(Work to be completed) Could you show each line of the records that contains the word "ayarlamak"?

(Saved data entries)
------------------------------------------------

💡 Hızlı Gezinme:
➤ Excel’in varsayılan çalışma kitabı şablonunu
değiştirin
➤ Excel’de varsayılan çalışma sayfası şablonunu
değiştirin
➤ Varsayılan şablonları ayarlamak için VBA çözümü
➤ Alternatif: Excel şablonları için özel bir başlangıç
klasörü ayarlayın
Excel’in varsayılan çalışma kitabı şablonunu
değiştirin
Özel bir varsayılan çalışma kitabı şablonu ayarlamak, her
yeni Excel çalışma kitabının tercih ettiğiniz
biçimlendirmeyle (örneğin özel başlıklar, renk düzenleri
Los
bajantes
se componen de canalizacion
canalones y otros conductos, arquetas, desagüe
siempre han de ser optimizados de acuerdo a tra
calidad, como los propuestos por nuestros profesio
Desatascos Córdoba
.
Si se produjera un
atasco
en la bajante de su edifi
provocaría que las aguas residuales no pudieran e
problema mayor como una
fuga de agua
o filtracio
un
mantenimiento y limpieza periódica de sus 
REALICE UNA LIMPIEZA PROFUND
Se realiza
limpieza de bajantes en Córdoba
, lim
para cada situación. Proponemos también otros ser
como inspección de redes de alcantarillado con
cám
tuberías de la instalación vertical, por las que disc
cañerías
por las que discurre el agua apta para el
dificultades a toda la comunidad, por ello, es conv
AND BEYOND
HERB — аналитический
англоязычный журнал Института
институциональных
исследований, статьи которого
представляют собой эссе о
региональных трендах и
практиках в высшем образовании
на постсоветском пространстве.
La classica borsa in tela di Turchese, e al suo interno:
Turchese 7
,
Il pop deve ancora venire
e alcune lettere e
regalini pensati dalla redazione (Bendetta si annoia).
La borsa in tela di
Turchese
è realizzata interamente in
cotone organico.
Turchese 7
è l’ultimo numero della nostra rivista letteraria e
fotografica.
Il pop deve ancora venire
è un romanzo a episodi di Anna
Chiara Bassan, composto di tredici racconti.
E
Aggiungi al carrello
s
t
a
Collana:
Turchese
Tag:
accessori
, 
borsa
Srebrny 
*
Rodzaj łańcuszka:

------------------------------------------------

(Expected answer)
➤ Varsayılan şablonları ayarlamak için VBA çözümü
Özel bir varsayılan çalışma kitabı şablonu ayarlamak, her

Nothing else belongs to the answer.